How many times have you wondered if your Hackathon project was good enough or if your idea was worth a prize? I know right? That's why our team created Devscale, a platform that gives insights and statistics about your project's likelihood to win a Hackathon. It's as simple as that.
What it does
Bear with me: you really would like to know how your project and idea compares to other Hackathon winners and thus find out what is the likelihood of your project to win. Devscale lets you do exactly that. You access our website, input your headline and submission description, and we will provide meticulous and actionable statistics and insights about your project and the likelihood for it to win. For us to achieve this feat, we created a machine learning model trained with over 15,000 hackathon projects. For example, our Devscale model will tell you that you might have a 60% chance of winning (and thus 40% chance of losing) based on your current project description.
How we built it
Front-ent: We used carefully crafted HTML, JSX, CSS, and React for the front-end. All icons are from Font Awesome and any images, logos, and SVGs were gently handmaid from scratch by our team.
Dataset: Our dataset was built using UiPath, a robotic process automation tool that facilitates the process of scraping websites. We were able to scrape 15000 projects and details from Devpost. The Dataset contains texts and labels defining if the project is a winner or not. The file was uploaded to a Google Cloud Storage Bucket for further manipulations.
Google Cloud AutoML Model: Our Machine Learning model was trained and deployed on Google Cloud. We selected the Natural Language Processing Text Classification feature to make predictions on the model.
Challenges we ran into
Setting up a REST API in a rush during the last hours of the competition was definitely a challenge we ran into. _Our team is currently in and out of programming competitions this weekend besides studying for college exams _; therefore tying up the knots and connecting all the cables between front-end, back-end, and datasets under pressure is absolutely never-racking. In addition to that, the automatic scraping was not really smooth due to some projects having symbols, different languages, and emojis in their descriptions. We had to process the data before training the model.

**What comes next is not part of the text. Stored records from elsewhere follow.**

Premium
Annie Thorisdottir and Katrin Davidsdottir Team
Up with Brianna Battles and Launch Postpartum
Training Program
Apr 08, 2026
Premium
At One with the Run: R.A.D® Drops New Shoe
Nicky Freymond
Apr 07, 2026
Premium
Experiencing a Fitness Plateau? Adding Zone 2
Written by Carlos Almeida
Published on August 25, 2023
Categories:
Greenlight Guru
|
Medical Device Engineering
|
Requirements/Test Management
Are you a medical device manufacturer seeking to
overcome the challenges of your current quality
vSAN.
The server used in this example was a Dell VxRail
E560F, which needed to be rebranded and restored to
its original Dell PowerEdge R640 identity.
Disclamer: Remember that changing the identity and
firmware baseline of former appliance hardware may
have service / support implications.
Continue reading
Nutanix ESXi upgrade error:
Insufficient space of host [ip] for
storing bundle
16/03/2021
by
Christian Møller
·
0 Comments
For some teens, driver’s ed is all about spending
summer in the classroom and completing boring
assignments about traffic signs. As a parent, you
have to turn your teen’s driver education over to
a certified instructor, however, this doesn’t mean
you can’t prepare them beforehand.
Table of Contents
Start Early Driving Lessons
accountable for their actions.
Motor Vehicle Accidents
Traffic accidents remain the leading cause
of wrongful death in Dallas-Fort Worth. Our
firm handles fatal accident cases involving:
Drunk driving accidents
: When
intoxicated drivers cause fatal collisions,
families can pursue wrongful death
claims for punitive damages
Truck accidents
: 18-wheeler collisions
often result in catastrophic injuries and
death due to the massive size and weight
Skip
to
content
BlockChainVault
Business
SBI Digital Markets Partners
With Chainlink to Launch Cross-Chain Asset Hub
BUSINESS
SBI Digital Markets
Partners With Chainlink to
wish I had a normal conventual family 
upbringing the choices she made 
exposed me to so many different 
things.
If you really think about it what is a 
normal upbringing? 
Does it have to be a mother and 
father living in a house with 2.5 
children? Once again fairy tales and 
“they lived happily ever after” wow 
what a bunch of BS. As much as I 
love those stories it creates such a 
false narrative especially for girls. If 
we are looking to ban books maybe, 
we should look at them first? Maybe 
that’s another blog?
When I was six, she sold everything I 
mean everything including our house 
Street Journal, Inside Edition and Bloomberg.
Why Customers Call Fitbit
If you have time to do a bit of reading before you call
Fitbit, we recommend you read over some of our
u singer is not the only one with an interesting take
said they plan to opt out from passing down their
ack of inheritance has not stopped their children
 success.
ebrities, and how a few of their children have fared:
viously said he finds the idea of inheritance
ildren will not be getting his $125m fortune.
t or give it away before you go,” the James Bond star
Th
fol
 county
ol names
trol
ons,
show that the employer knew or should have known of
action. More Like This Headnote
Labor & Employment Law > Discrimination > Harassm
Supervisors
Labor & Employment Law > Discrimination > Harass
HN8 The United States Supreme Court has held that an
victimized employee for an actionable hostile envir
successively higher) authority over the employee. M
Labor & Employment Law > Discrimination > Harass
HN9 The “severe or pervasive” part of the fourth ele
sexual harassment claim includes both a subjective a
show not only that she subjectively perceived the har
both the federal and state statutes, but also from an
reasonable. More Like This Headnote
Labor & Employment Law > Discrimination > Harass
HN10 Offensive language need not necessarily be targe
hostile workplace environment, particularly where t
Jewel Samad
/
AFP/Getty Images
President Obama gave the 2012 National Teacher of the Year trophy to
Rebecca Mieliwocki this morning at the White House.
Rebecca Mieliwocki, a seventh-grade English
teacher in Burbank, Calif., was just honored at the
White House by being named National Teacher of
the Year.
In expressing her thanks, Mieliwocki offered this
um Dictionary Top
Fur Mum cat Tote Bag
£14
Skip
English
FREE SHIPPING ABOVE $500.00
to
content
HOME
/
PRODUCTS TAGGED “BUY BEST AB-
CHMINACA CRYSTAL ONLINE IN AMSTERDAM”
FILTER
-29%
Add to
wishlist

Accomplishments that we're proud of
Bringing our idea to life to be the first initiative to make Hackathon projects more likely to win and allowing users to get more insights and statistics into their project submissions is absolutely amazing. Also, conquering the challenges cited above is absolutely something our team is absolutely proud of.
What we learned
Our team members complete themselves based on their skills; therefore, we learned a lot. Nathan, our team's Google Cloud guru learned about how to connect the cables between React components and Rest APIs based on Node.js. Mauricio, our team's React monk, also learned how to write API calls from scratch directly from React components.
What's next for Devscale
We would like to provide even more actionable statistics for hackers to rejoice. To do that, we are on a mission to improve our Devscale model's accuracy by training it with different machine learning algorithms and increasing our dataset of winning projects.